--- Collected data ---
----------------

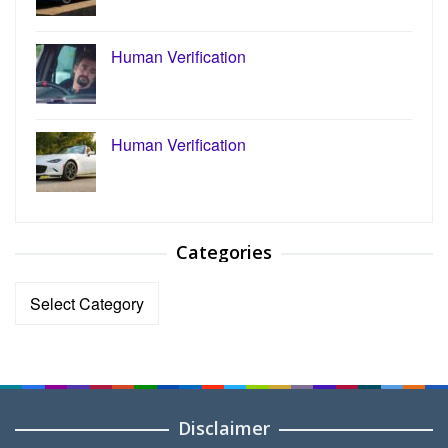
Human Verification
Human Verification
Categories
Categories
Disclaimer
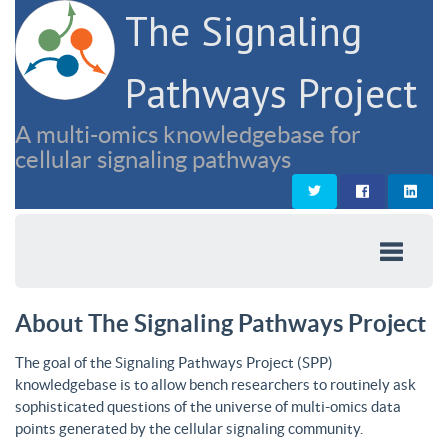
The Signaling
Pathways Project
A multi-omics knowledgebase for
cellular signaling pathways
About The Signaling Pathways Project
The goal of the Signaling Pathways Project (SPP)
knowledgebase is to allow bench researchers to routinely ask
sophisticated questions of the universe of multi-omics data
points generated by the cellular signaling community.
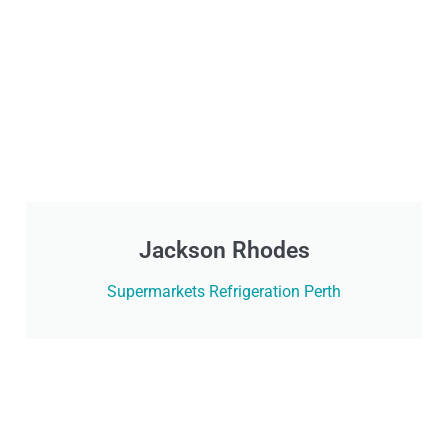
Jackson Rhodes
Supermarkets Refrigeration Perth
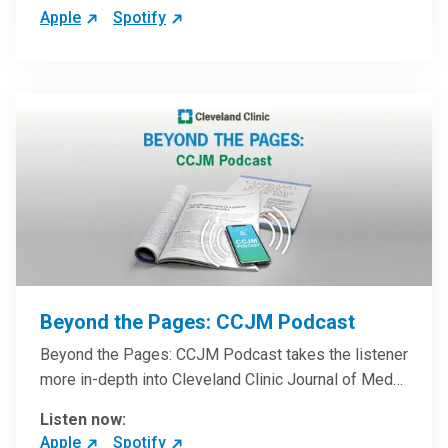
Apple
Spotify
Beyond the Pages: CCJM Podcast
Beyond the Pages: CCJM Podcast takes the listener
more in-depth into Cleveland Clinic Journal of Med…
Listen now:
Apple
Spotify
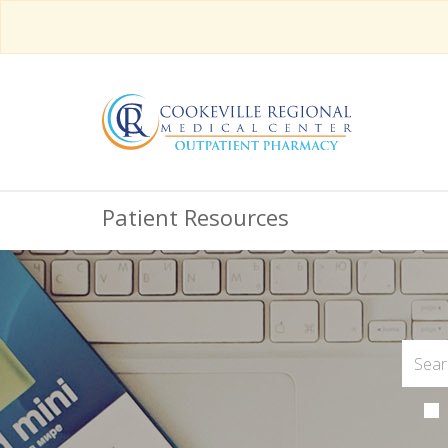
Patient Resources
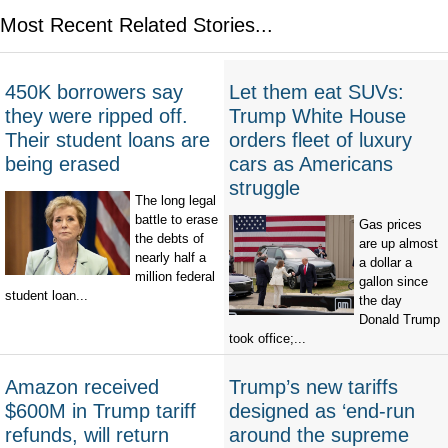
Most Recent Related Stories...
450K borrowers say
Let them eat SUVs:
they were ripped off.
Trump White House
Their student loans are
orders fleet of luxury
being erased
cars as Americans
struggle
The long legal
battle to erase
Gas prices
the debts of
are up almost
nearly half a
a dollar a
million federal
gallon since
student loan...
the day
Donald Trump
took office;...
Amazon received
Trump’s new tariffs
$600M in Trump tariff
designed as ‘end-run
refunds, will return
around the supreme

----------------

--- What to work on ---
The line containing "knowledgebase is to" marks where the copy ends; print every line before it from the start of the records, and that line too, but no pictures.

--- Answer section ---
Human Verification
Human Verification
Categories
Categories
Disclaimer
The Signaling
Pathways Project
A multi-omics knowledgebase for
cellular signaling pathways
About The Signaling Pathways Project
The goal of the Signaling Pathways Project (SPP)
knowledgebase is to allow bench researchers to routinely ask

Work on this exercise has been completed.